» **Extracted information**
BEGIN

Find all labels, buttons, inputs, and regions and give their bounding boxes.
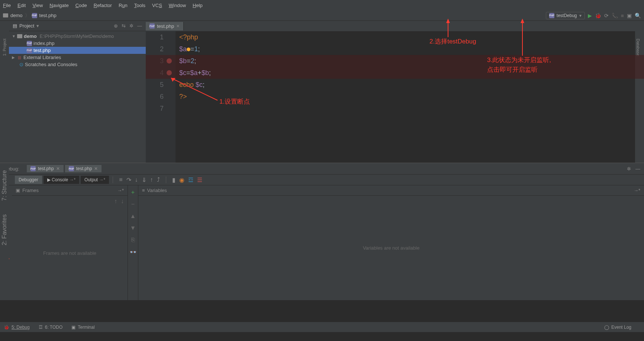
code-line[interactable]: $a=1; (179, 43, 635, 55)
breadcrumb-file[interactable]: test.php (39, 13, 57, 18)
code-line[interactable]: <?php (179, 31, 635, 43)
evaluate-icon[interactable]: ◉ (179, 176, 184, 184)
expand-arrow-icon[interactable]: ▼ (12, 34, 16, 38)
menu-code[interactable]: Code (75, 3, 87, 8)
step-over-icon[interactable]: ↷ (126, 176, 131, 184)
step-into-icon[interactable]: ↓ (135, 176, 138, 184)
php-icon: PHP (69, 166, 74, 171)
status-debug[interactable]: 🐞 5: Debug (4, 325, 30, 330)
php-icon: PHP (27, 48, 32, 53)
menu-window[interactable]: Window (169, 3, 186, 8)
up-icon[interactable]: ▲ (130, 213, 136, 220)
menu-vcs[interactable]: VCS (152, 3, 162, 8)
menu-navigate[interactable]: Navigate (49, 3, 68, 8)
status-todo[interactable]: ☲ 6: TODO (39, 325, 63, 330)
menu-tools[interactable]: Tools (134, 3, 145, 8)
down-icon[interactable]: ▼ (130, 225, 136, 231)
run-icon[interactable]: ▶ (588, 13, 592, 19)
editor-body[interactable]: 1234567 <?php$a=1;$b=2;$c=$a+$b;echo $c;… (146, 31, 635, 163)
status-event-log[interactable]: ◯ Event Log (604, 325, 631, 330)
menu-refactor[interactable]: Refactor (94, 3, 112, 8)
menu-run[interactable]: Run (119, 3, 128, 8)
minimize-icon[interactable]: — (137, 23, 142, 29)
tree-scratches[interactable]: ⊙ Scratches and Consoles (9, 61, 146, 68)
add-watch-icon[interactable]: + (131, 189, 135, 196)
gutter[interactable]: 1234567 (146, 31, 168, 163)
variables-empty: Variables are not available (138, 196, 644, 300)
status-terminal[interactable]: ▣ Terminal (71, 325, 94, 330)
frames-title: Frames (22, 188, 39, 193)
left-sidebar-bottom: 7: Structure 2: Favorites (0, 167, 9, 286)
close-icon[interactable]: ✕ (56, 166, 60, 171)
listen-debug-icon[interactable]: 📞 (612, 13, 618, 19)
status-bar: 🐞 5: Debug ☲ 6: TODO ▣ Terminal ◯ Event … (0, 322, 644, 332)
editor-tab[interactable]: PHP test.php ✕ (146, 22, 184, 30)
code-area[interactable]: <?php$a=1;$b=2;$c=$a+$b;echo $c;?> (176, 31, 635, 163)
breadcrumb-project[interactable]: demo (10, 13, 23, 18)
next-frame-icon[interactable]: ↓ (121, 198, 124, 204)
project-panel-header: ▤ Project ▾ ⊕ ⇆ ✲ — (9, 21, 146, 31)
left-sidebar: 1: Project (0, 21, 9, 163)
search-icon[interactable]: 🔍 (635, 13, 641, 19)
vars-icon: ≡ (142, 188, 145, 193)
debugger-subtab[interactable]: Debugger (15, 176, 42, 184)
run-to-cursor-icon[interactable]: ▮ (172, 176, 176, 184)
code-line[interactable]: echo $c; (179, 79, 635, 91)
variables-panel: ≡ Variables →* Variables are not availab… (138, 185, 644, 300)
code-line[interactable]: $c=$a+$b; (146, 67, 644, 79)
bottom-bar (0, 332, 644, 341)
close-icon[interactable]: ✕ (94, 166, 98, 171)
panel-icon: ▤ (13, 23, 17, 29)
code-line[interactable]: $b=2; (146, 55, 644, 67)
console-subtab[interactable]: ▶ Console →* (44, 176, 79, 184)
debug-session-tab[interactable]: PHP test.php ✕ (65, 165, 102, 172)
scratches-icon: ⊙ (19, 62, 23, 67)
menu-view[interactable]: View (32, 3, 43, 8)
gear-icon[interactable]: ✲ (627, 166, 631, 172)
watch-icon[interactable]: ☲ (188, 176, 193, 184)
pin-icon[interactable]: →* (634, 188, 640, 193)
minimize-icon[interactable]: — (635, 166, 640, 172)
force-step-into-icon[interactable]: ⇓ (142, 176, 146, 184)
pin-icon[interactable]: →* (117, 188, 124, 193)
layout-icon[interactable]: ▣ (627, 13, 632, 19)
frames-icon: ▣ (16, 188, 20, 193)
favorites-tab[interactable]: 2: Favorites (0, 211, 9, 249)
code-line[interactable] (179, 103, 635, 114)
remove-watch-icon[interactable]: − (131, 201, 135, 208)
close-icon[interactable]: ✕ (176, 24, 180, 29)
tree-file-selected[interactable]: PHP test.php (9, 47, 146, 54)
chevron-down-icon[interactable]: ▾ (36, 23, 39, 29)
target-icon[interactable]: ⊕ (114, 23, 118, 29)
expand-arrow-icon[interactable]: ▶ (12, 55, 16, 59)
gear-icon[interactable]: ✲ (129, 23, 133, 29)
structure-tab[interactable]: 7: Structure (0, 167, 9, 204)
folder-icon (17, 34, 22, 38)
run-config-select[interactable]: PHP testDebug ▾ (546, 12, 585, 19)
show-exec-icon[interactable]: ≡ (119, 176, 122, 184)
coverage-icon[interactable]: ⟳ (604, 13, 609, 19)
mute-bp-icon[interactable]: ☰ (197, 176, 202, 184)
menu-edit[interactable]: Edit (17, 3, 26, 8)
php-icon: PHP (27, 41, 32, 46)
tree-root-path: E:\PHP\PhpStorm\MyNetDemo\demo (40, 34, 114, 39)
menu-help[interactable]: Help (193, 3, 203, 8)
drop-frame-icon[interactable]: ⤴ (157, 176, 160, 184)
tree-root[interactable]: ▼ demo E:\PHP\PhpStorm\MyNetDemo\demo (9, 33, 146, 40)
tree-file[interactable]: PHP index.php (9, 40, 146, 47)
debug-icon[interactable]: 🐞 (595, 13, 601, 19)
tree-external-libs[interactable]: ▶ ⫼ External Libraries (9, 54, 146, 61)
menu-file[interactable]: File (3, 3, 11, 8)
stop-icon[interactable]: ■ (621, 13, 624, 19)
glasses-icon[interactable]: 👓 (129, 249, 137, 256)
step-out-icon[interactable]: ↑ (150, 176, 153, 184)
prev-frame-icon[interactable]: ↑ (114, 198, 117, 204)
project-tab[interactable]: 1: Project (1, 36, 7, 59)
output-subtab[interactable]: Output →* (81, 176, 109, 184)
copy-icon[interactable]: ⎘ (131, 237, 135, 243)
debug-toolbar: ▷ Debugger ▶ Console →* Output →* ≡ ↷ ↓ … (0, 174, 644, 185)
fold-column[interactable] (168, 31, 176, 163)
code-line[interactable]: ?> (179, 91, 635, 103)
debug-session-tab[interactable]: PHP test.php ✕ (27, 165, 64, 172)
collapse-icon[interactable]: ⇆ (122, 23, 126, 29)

END

» **Task objective**
Repeat the records above verbatim. Include none of the pictures.

» **Expected answer**
Find all labels, buttons, inputs, and regions and give their bounding boxes.
code-line[interactable]: $a=1; (179, 43, 635, 55)
breadcrumb-file[interactable]: test.php (39, 13, 57, 18)
code-line[interactable]: <?php (179, 31, 635, 43)
evaluate-icon[interactable]: ◉ (179, 176, 184, 184)
expand-arrow-icon[interactable]: ▼ (12, 34, 16, 38)
menu-code[interactable]: Code (75, 3, 87, 8)
step-over-icon[interactable]: ↷ (126, 176, 131, 184)
step-into-icon[interactable]: ↓ (135, 176, 138, 184)
php-icon: PHP (69, 166, 74, 171)
status-debug[interactable]: 🐞 5: Debug (4, 325, 30, 330)
php-icon: PHP (27, 48, 32, 53)
menu-window[interactable]: Window (169, 3, 186, 8)
up-icon[interactable]: ▲ (130, 213, 136, 220)
menu-vcs[interactable]: VCS (152, 3, 162, 8)
menu-navigate[interactable]: Navigate (49, 3, 68, 8)
status-todo[interactable]: ☲ 6: TODO (39, 325, 63, 330)
menu-tools[interactable]: Tools (134, 3, 145, 8)
down-icon[interactable]: ▼ (130, 225, 136, 231)
run-icon[interactable]: ▶ (588, 13, 592, 19)
editor-body[interactable]: 1234567 <?php$a=1;$b=2;$c=$a+$b;echo $c;… (146, 31, 635, 163)
status-event-log[interactable]: ◯ Event Log (604, 325, 631, 330)
menu-refactor[interactable]: Refactor (94, 3, 112, 8)
menu-run[interactable]: Run (119, 3, 128, 8)
minimize-icon[interactable]: — (137, 23, 142, 29)
tree-scratches[interactable]: ⊙ Scratches and Consoles (9, 61, 146, 68)
add-watch-icon[interactable]: + (131, 189, 135, 196)
gutter[interactable]: 1234567 (146, 31, 168, 163)
variables-empty: Variables are not available (138, 196, 644, 300)
status-terminal[interactable]: ▣ Terminal (71, 325, 94, 330)
frames-title: Frames (22, 188, 39, 193)
left-sidebar-bottom: 7: Structure 2: Favorites (0, 167, 9, 286)
close-icon[interactable]: ✕ (56, 166, 60, 171)
listen-debug-icon[interactable]: 📞 (612, 13, 618, 19)
status-bar: 🐞 5: Debug ☲ 6: TODO ▣ Terminal ◯ Event … (0, 322, 644, 332)
editor-tab[interactable]: PHP test.php ✕ (146, 22, 184, 30)
code-area[interactable]: <?php$a=1;$b=2;$c=$a+$b;echo $c;?> (176, 31, 635, 163)
breadcrumb-project[interactable]: demo (10, 13, 23, 18)
next-frame-icon[interactable]: ↓ (121, 198, 124, 204)
project-panel-header: ▤ Project ▾ ⊕ ⇆ ✲ — (9, 21, 146, 31)
left-sidebar: 1: Project (0, 21, 9, 163)
search-icon[interactable]: 🔍 (635, 13, 641, 19)
vars-icon: ≡ (142, 188, 145, 193)
debugger-subtab[interactable]: Debugger (15, 176, 42, 184)
run-to-cursor-icon[interactable]: ▮ (172, 176, 176, 184)
code-line[interactable]: echo $c; (179, 79, 635, 91)
variables-panel: ≡ Variables →* Variables are not availab… (138, 185, 644, 300)
code-line[interactable]: $c=$a+$b; (146, 67, 644, 79)
bottom-bar (0, 332, 644, 341)
close-icon[interactable]: ✕ (94, 166, 98, 171)
panel-icon: ▤ (13, 23, 17, 29)
code-line[interactable]: $b=2; (146, 55, 644, 67)
console-subtab[interactable]: ▶ Console →* (44, 176, 79, 184)
debug-session-tab[interactable]: PHP test.php ✕ (65, 165, 102, 172)
scratches-icon: ⊙ (19, 62, 23, 67)
menu-view[interactable]: View (32, 3, 43, 8)
gear-icon[interactable]: ✲ (627, 166, 631, 172)
watch-icon[interactable]: ☲ (188, 176, 193, 184)
pin-icon[interactable]: →* (634, 188, 640, 193)
minimize-icon[interactable]: — (635, 166, 640, 172)
force-step-into-icon[interactable]: ⇓ (142, 176, 146, 184)
pin-icon[interactable]: →* (117, 188, 124, 193)
layout-icon[interactable]: ▣ (627, 13, 632, 19)
frames-icon: ▣ (16, 188, 20, 193)
favorites-tab[interactable]: 2: Favorites (0, 211, 9, 249)
code-line[interactable] (179, 103, 635, 114)
remove-watch-icon[interactable]: − (131, 201, 135, 208)
close-icon[interactable]: ✕ (176, 24, 180, 29)
tree-file-selected[interactable]: PHP test.php (9, 47, 146, 54)
chevron-down-icon[interactable]: ▾ (36, 23, 39, 29)
target-icon[interactable]: ⊕ (114, 23, 118, 29)
expand-arrow-icon[interactable]: ▶ (12, 55, 16, 59)
gear-icon[interactable]: ✲ (129, 23, 133, 29)
structure-tab[interactable]: 7: Structure (0, 167, 9, 204)
folder-icon (17, 34, 22, 38)
run-config-select[interactable]: PHP testDebug ▾ (546, 12, 585, 19)
show-exec-icon[interactable]: ≡ (119, 176, 122, 184)
coverage-icon[interactable]: ⟳ (604, 13, 609, 19)
mute-bp-icon[interactable]: ☰ (197, 176, 202, 184)
menu-edit[interactable]: Edit (17, 3, 26, 8)
php-icon: PHP (27, 41, 32, 46)
tree-root-path: E:\PHP\PhpStorm\MyNetDemo\demo (40, 34, 114, 39)
menu-help[interactable]: Help (193, 3, 203, 8)
drop-frame-icon[interactable]: ⤴ (157, 176, 160, 184)
tree-root[interactable]: ▼ demo E:\PHP\PhpStorm\MyNetDemo\demo (9, 33, 146, 40)
tree-file[interactable]: PHP index.php (9, 40, 146, 47)
debug-icon[interactable]: 🐞 (595, 13, 601, 19)
tree-external-libs[interactable]: ▶ ⫼ External Libraries (9, 54, 146, 61)
menu-file[interactable]: File (3, 3, 11, 8)
stop-icon[interactable]: ■ (621, 13, 624, 19)
glasses-icon[interactable]: 👓 (129, 249, 137, 256)
step-out-icon[interactable]: ↑ (150, 176, 153, 184)
prev-frame-icon[interactable]: ↑ (114, 198, 117, 204)
project-tab[interactable]: 1: Project (1, 36, 7, 59)
output-subtab[interactable]: Output →* (81, 176, 109, 184)
copy-icon[interactable]: ⎘ (131, 237, 135, 243)
debug-toolbar: ▷ Debugger ▶ Console →* Output →* ≡ ↷ ↓ … (0, 174, 644, 185)
fold-column[interactable] (168, 31, 176, 163)
code-line[interactable]: ?> (179, 91, 635, 103)
debug-session-tab[interactable]: PHP test.php ✕ (27, 165, 64, 172)
collapse-icon[interactable]: ⇆ (122, 23, 126, 29)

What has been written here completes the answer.